【熊本】県道熊本高森線の4車線化工事が完了 益城町で
熊本地震で未曽有の被害を受けた熊本県益城町で、創造的復興事業として県が進めてきた県道熊本高森線の4車線化工事が完了し、3月20日、全線(約3.8キロ)が開通した。木村敬知事は被災から4月で10年となることを踏まえ、「大きな節目の年に供用開始を迎えられて心よりうれしい」と喜んだ。
熊本地震から10年 「県全体の発展に」
4車線化された区間は、熊本市東区と同町をつなぐ片側1車線で、幅は約10メートルと狭く、朝夕には交通渋滞が発生。熊本地震では沿道の建物が倒れて道路をふさぎ、緊急車両の通行を妨げた。県は防災機能を強化しようと、総事業費約269億円で2019年に道路拡幅工事に着手。幅は27メートルに広げ、整備を終えた同市側から利用を始め、同町の惣領―寺迫交差点(約2.2キロ)が未開通だった。
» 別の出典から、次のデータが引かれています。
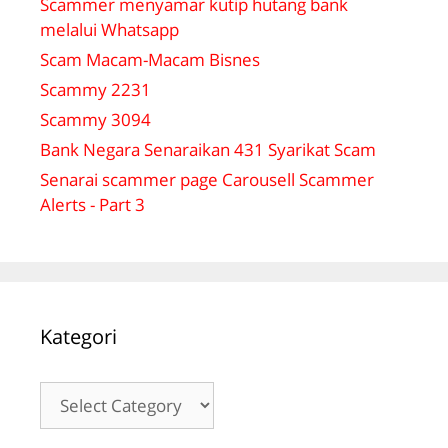
Scammer menyamar kutip hutang bank
melalui Whatsapp
Scam Macam-Macam Bisnes
Scammy 2231
Scammy 3094
Bank Negara Senaraikan 431 Syarikat Scam
Senarai scammer page Carousell Scammer
Alerts - Part 3
Kategori
Kategori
惣領交差点でこの日午前、式典が行われ、木村知事や西村博則町長らが車道をふさいだバーを撤去。町立広安小の児童たちが「がんばろう益城 これからも未来へ」とのメッセージを掲げ、パトカーの先導で車道の通行が始まった。西村町長は取材に対し、「益城だけでなく、県全体の発展につなげたい」と語った。
午後から町総合体育館で行われた開通式には約300人が参加し、関係者らがくす玉を割って祝った。同町の会社員(45)は被災当時、車の走行が難しいエリアもあったことを振り返り、「(全線開通まで)あっという間だった。益城のことを考えてもらえてありがたい」と話した。